The teachings of Yoga are based on many different philosophies and religions, but, Yoga is NOT a religion, rather it is a discipline, one that leads to ultimate freedom.
Patanjali was the first to write down the teaching of Yoga in the Yoga Sutras. Traditionally they were passed down orally from teacher to student. Each Sutra says in some way what Yoga is and how to attain that divine state. The clearest sutra that defines Yoga is sutra 1:2 Yogas Citta Vritti Nirodhah.
Yoga is the cessation of the fluctuations of the mind, or the restraint of the modifications of the “mind-stuff “. In clearer terms, when you can control the rising of the mind, you will experience Yoga or Union. So what then is really uniting? Well, the union ultimately happens between the individual consciousness (jivatman) and the universal consciousness (paramatman). Yoga aims at changing the individual, (that is why our practice consists of asana, pranayama, chanting and meditation). Yoga does not bother much about changing the outside world. There is a Sanskrit saying, “As the mind, so the man; bondage or liberation are in your own mind.” So whatever you think you manifest. If you think you are bound, you are, if you think you are liberated, you are! Things outside ourselves neither bind nor liberate us; only our attitude toward them does. The practice of Yoga brings clarity to the mind so that we can see and experience this. As Gandhi said, “be the change you wish to see in the world” for you cannot change the world if you cannot change yourself! Gandhi was a great Yogi, and his practice was Karma Yoga, or selfless service to others. He also studied many great texts such as the Bhagavad Gita, so he was also a practitioner of Jnana Yoga.

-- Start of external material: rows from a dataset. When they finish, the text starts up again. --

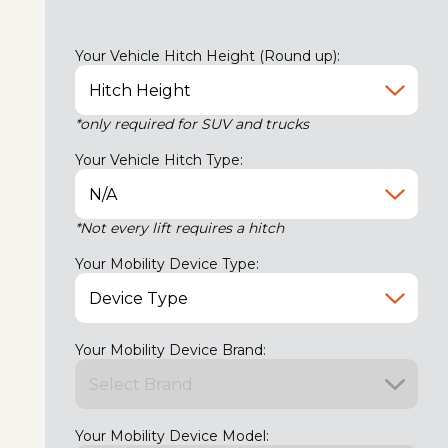
Your Vehicle Hitch Height (Round up):
*only required for SUV and trucks
Your Vehicle Hitch Type:
*Not every lift requires a hitch
Your Mobility Device Type:
Your Mobility Device Brand:
Your Mobility Device Model:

Most westerners practice Hatha Yoga (postures). There is also Bhakti Yoga (devotional/chanting), Jnana Yoga (knowledge/study), Karma Yoga (service), Kundalini Yoga (awaken the shakti), Raja Yoga, also known as Ashtanga Yoga, (8 limb path); the list goes on and on. It really doesn’t matter what you practice, as long as what you do is focusing the mind and leading to that state of Yoga or now as we understand it, divine union.
Shri Brahmananda Sarasvati defines Yoga as “a state where nothing is missing.”
I found this definition very interesting. In a way we are not trying to reach some supreme state outside of ourselves, for then we are saying we are not enough, but rather we are discovering that place inside ourselves where we feel complete.
While writing all of this I began to get frustrated in seeing that Yoga is not as simple as we might think it is. Yoga is so much more than just going to class for 90 minutes. In feeling this frustration I asked a few people what Yoga meant for them. One said that Yoga is an experience, something that draws you deeper into your own self and cuts through all the “nonsense” of the world. Another said that yoga is a supreme state of being. Another said it was finding a place of peace within oneself, and yet another said it is breathing and moving and just feeling good.
Recently I went to the city and took a yoga class, and I left feeling not so “yogaish” I didn’t have that deep inner stillness you sometimes get after a really awesome class, and that was ok with me. Later that same day I went to a dance performance at the Joyce Theater, and what I saw and experienced was Yoga! I said to myself, they are experiencing Yoga and I can feel it!
After I began to understand the meaning of the word Yoga a bit more or rather internalize it a bit deeper, I stopped being so frustrated. I realized that you cannot “do yoga”. Yoga is a state of being that you find after you take an amazing class, or after you have chanted, or after meditation, pranayama or even after you take a quiet walk in the woods and just look around at the beauty.
Ultimately you can “do” anything and at the same time experience yoga.
So if we all say, “yeah I do yoga,” then a good question to ask yourself is what does Yoga mean to you? So that Yoga can become something more then just going to class.